Dr Siddiqui was a secular humanist who enriched 20th century Bangla literature.
In the 1940s he emerged as a promising young poet. In a career spanning more than seven decades, he composed around 500 poems, wrote a number of short stories, novels, children’s literature and engaged in academic research on the folklore of Bangladesh. He wrote 75 books and numerous journal articles, according to the press release.
Set against the backdrop of the Bengal famine, his poem “Taleb Master” very quickly established him as a poet of the masses. “Golir Dharer Chheleti” augmented his literary reputation as a short story writer. The national film award-winning “Dumurer Phool”, directed by eminent filmmaker Subhash Dutta was based on this story.
Dr Siddiqui is greatly admired for his contribution preserving the oral Bengali folk culture by cataloguing the tales and riddles in the written form. His books “Lok Shahitttya”, “Bengali Folklore”, “Our Folklore Our Heritage”, “Folkloric Bangladesh” and “Kingbodontir Bangla” are primary textbooks of folklore researchers of South Asia.

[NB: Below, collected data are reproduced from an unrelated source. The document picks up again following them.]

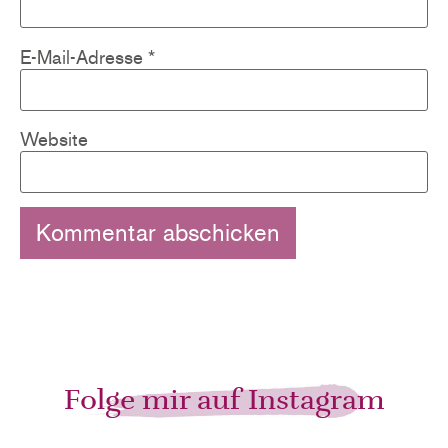
E-Mail-Adresse
*
Website
Folge mir auf Instagram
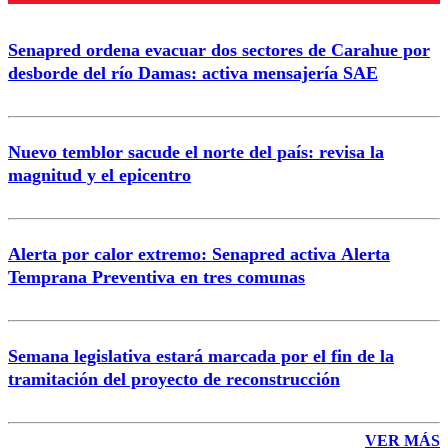
Enviar comentario
Senapred ordena evacuar dos sectores de Carahue por
desborde del río Damas: activa mensajería SAE
Nuevo temblor sacude el norte del país: revisa la
magnitud y el epicentro
Alerta por calor extremo: Senapred activa Alerta
Temprana Preventiva en tres comunas
Semana legislativa estará marcada por el fin de la
tramitación del proyecto de reconstrucción
VER MÁS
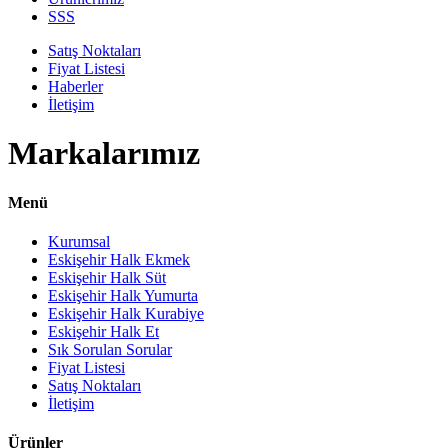
SSS
Satış Noktaları
Fiyat Listesi
Haberler
İletişim
Markalarımız
Menü
Kurumsal
Eskişehir Halk Ekmek
Eskişehir Halk Süt
Eskişehir Halk Yumurta
Eskişehir Halk Kurabiye
Eskişehir Halk Et
Sık Sorulan Sorular
Fiyat Listesi
Satış Noktaları
İletişim
Ürünler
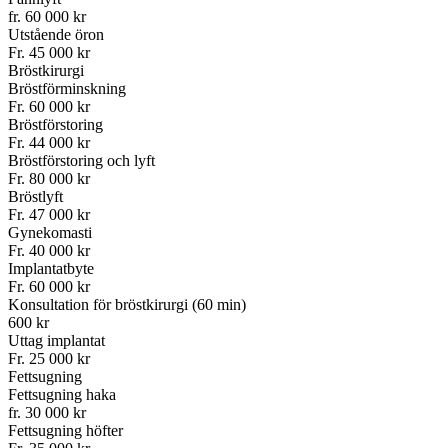
fr. 60 000 kr
Utstående öron
Fr. 45 000 kr
Bröstkirurgi
Bröstförminskning
Fr. 60 000 kr
Bröstförstoring
Fr. 44 000 kr
Bröstförstoring och lyft
Fr. 80 000 kr
Bröstlyft
Fr. 47 000 kr
Gynekomasti
Fr. 40 000 kr
Implantatbyte
Fr. 60 000 kr
Konsultation för bröstkirurgi (60 min)
600 kr
Uttag implantat
Fr. 25 000 kr
Fettsugning
Fettsugning haka
fr. 30 000 kr
Fettsugning höfter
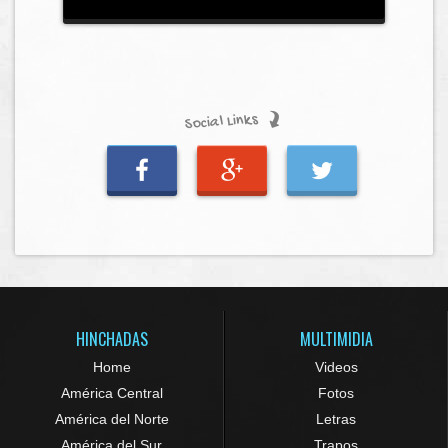
Social Links
HINCHADAS
MULTIMIDIA
Home
Videos
América Central
Fotos
América del Norte
Letras
América del Sur
Trapos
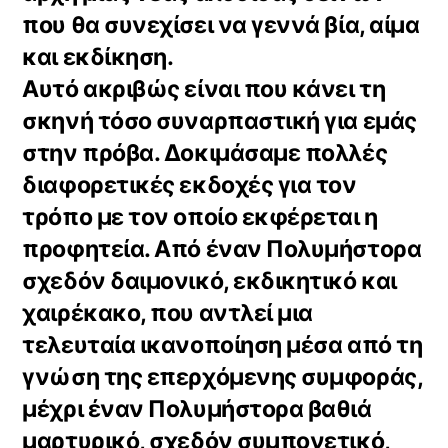
που θα συνεχίσει να γεννά βία, αίμα
και εκδίκηση.
Αυτό ακριβώς είναι που κάνει τη
σκηνή τόσο συναρπαστική για εμάς
στην πρόβα. Δοκιμάσαμε πολλές
διαφορετικές εκδοχές για τον
τρόπο με τον οποίο εκφέρεται η
προφητεία. Από έναν Πολυμήστορα
σχεδόν δαιμονικό, εκδικητικό και
χαιρέκακο, που αντλεί μια
τελευταία ικανοποίηση μέσα από τη
γνώση της επερχόμενης συμφοράς,
μέχρι έναν Πολυμήστορα βαθιά
μαρτυρικό, σχεδόν συμπονετικό,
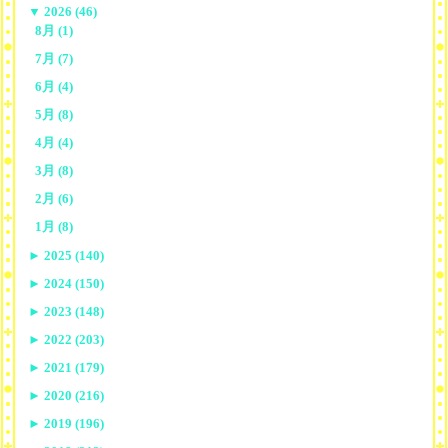
▼
2026 (46)
8月 (1)
7月 (7)
6月 (4)
5月 (8)
4月 (4)
3月 (8)
2月 (6)
1月 (8)
►
2025 (140)
►
2024 (150)
►
2023 (148)
►
2022 (203)
►
2021 (179)
►
2020 (216)
►
2019 (196)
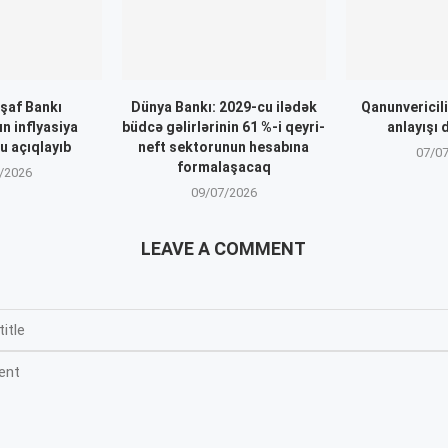
işaf Bankı
Dünya Bankı: 2029-cu ilədək
Qanunvericili
n inflyasiya
büdcə gəlirlərinin 61 %-i qeyri-
anlayışı d
 açıqlayıb
neft sektorunun hesabına
07/0
formalaşacaq
/2026
09/07/2026
LEAVE A COMMENT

He successfully introduced the folk tales of Bengal to the global audience through his writings such as “Bhombol Dass: The Uncle of Lion”, and “Toontoony” and other stories. “Bhombol Dass” was published by Macmillan in 1959 and was not only a best seller in the US but was also subsequently translated to 11 languages. “Robidranather Santiniketan”, “Paris Shundori” were written in the early 1970s and are still popular among general readers today.
Dr Siddiqui won a number of prestigious awards including Ekushey Padak for literature in 1988, Bangla Academy Puroshkar for children’s literature in 1964, and the highest award of the then state on literature in 1966, the UNESCO award and Daud Award for his book on folklore.